Operação mira influenciadores por promover apostas ilegais e rifas clandestinas

Investigação aponta movimentação superior a R$ 5 milhões, uso de vídeos manipulados e ocultação de patrimônio.
Operação mira influenciadores por promover apostas ilegais e rifas clandestinas
Sarah Brenna e o marido A.S.H.A.S., conhecido como Vinícius; J.V.A.P, o Vitor Mídia (Foto: Reprodução)

Influenciadores digitais de Parnaíba, no litoral do Piauí, foram alvo, nesta sexta-feira (21), da segunda fase da Operação Laverna, deflagrada pela Polícia Civil e pela Polícia Militar, por meio da Secretaria de Segurança Pública. A ação cumpriu mandados judiciais em uma investigação que apura a participação de cinco criadores de conteúdo em crimes digitais ligados à promoção de apostas ilegais e rifas irregulares nas redes sociais.

Segundo a polícia, as movimentações financeiras associadas aos investigados ultrapassam R$ 5 milhões. Durante o cumprimento das ordens judiciais, foram apreendidos carros, motos e relógios de luxo.

Como funcionava o esquema

As investigações mostram que Sarah Brenna, L.M.B. e L.C.M.J. utilizavam suas redes sociais para divulgar jogos de apostas online, como o chamado Jogo do Tigrinho, além de outras plataformas semelhantes. Os conteúdos incluíam vídeos manipulados, relatos de supostos ganhos, sorteios, linguagem motivacional e links personalizados — estratégias usadas para atrair seguidores, induzir ao erro e criar falsas expectativas de lucro.

J.V.A.P., conhecido como Vitor Mídia, concentrava suas ações na promoção de rifas ilegais apresentadas como beneficentes, sem comprovação de repasse dos valores para causas sociais.

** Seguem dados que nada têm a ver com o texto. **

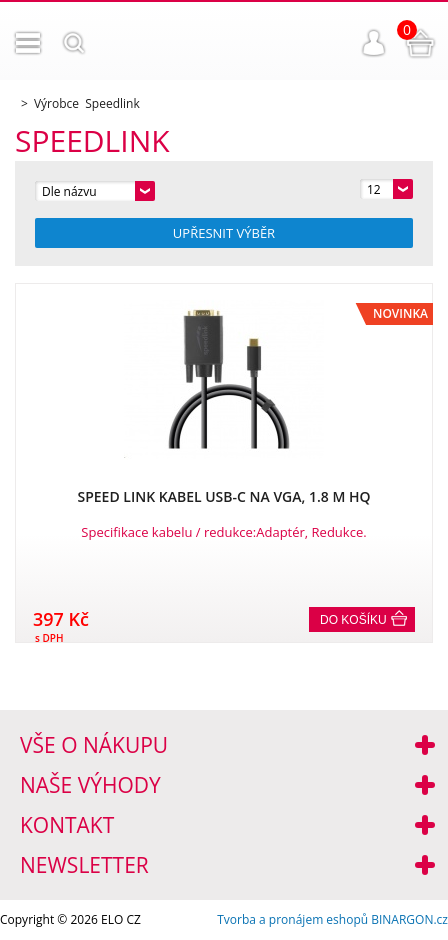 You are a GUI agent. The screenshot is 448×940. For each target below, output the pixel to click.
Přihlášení (374, 43)
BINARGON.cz (409, 919)
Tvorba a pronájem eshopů (292, 919)
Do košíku (353, 620) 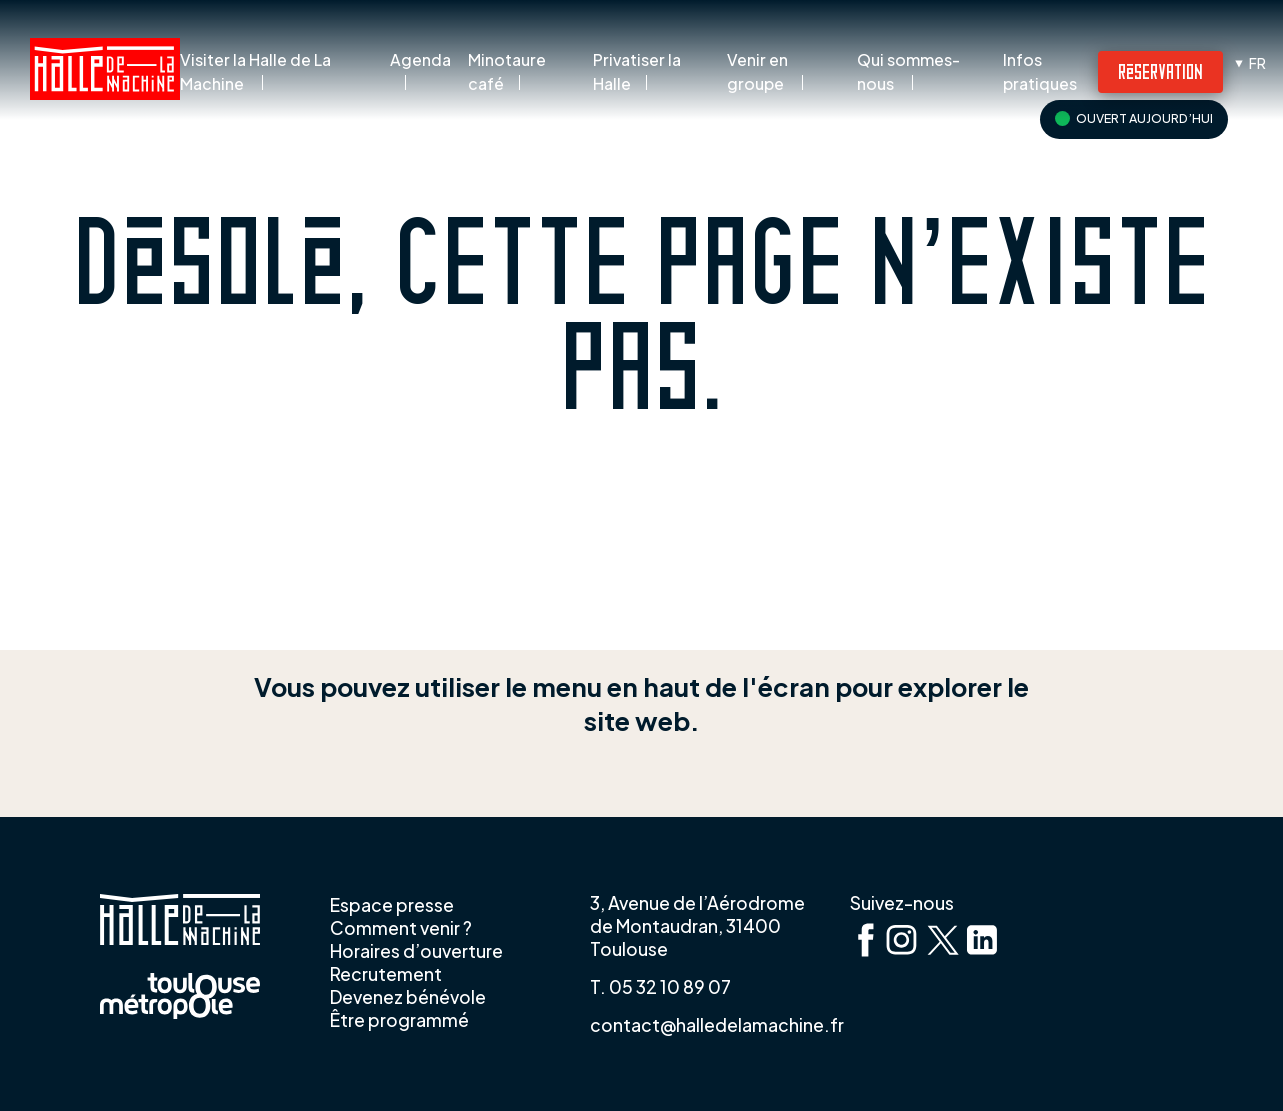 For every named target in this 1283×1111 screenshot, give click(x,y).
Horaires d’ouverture (416, 951)
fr (1257, 63)
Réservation (1160, 70)
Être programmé (399, 1020)
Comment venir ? (401, 928)
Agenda (420, 60)
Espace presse (392, 905)
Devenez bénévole (408, 997)
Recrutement (386, 974)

A polícia afirma que ele obteve lucro direto com a prática.

Movimentações financeiras suspeitas

Os dados financeiros obtidos na investigação reforçam suspeitas de crimes como estelionato, indução do consumidor ao erro, loteria não autorizada, ocultação de patrimônio e lavagem de dinheiro.

Valores identificados:

  • Sarah Brenna: R$ 1.311.784,32
  • A.S.H.A.S. (Vinícius): R$ 1.664.582,01
  • Vitor Mídia: R$ 1.173.117,64 — valor formado por microcréditos de R$ 0,02 a R$ 20 enviados por mais de 3 mil pessoas, padrão típico de rifas clandestinas
  • L.M.B.: R$ 213.606,60
  • L.C.M.J.: R$ 637.783,14

A polícia destaca que a ausência de declaração de renda, somada ao uso de empresas associadas a pagamentos digitais ligados a jogos ilegais, reforça os indícios de dissimulação de recursos e evasão fiscal.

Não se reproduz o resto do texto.